◆ EXERCISE DETAILS ◆
Print every line of the material below exactly as it stands, but omit the pictures.

+++ DATA TO EXAMINE +++

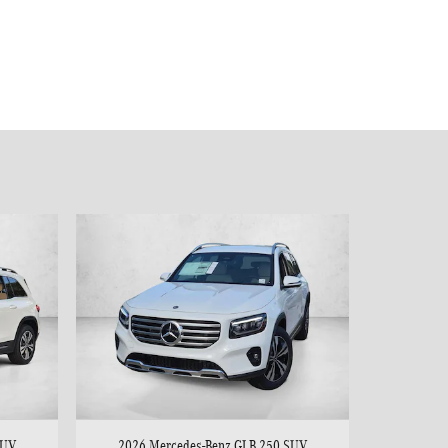
SUV
2026 Mercedes-Benz GLB 250 SUV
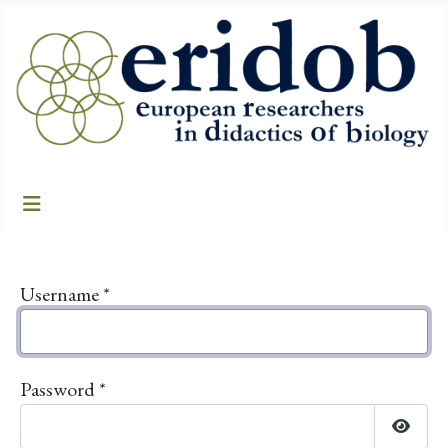
Username
*
Password
*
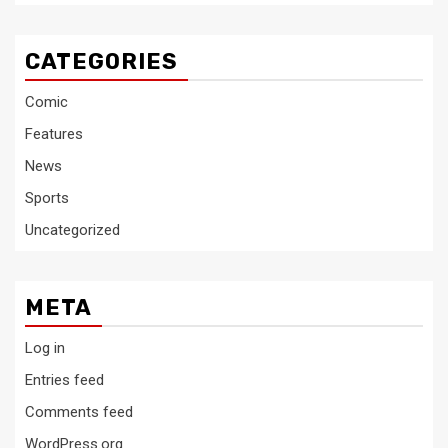
CATEGORIES
Comic
Features
News
Sports
Uncategorized
META
Log in
Entries feed
Comments feed
WordPress.org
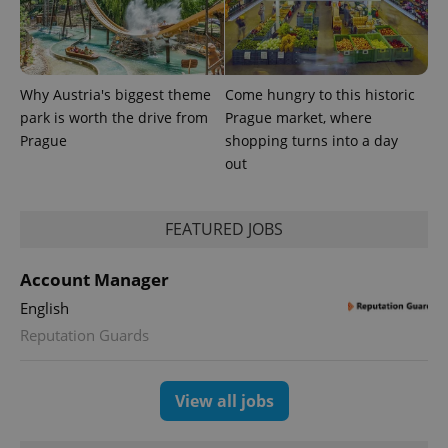
Why Austria's biggest theme
Come hungry to this historic
park is worth the drive from
Prague market, where
Prague
shopping turns into a day
out
CookieScriptConsent
1 m
CookieScript
.expats.cz
FEATURED JOBS
Account Manager
English
Reputation Guards
expss
.www.expats.cz
12 
View all jobs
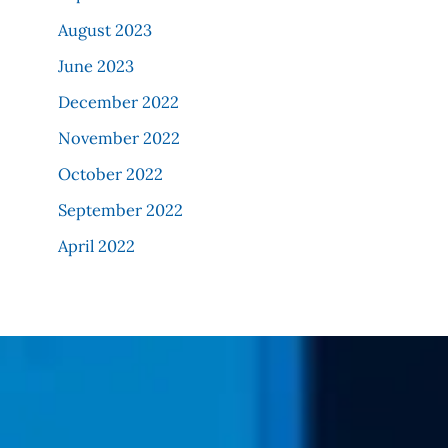
August 2023
June 2023
December 2022
November 2022
October 2022
September 2022
April 2022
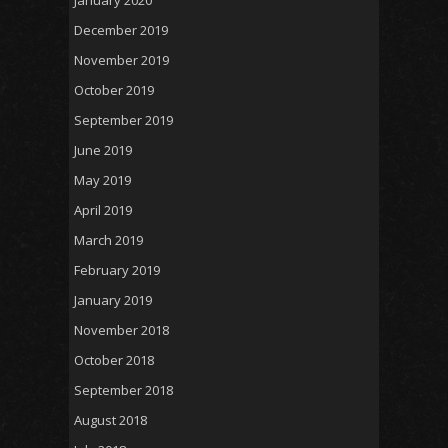
December 2019
November 2019
October 2019
September 2019
June 2019
May 2019
April 2019
March 2019
February 2019
January 2019
November 2018
October 2018
September 2018
August 2018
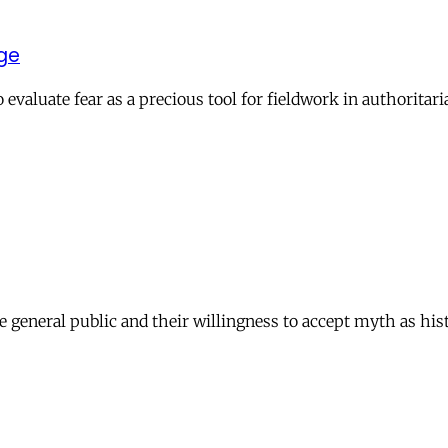
dge
evaluate fear as a precious tool for fieldwork in authoritari
e general public and their willingness to accept myth as hist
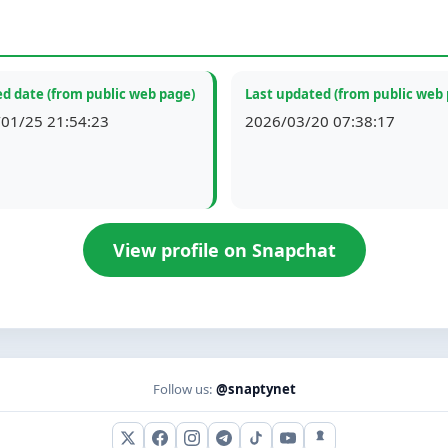
d date (from public web page)
Last updated (from public web
01/25 21:54:23
2026/03/20 07:38:17
View profile on Snapchat
Follow us:
@snaptynet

+++

◆ OUTPUT FOR THIS TASK ◆
SUV
2026 Mercedes-Benz GLB 250 SUV
Username
*
Password
*
CATEGORIES
Comic
Features
News
Sports
Uncategorized
META
Log in
Entries feed
Comments feed
WordPress.org
Why Austria's biggest theme
Come hungry to this historic
park is worth the drive from
Prague market, where
Prague
shopping turns into a day
out
CookieScriptConsent
1 m
CookieScript
.expats.cz
FEATURED JOBS
Account Manager
English
Reputation Guards
expss
.www.expats.cz
12 
View all jobs
August 2023
June 2023
December 2022
November 2022
October 2022
September 2022
April 2022
December 2019
November 2019
October 2019
September 2019
June 2019
May 2019
April 2019
March 2019
February 2019
January 2019
November 2018
October 2018
September 2018
August 2018
dge
evaluate fear as a precious tool for fieldwork in authoritari
e general public and their willingness to accept myth as hist
d date (from public web page)
Last updated (from public web
01/25 21:54:23
2026/03/20 07:38:17
View profile on Snapchat
Follow us:
@snaptynet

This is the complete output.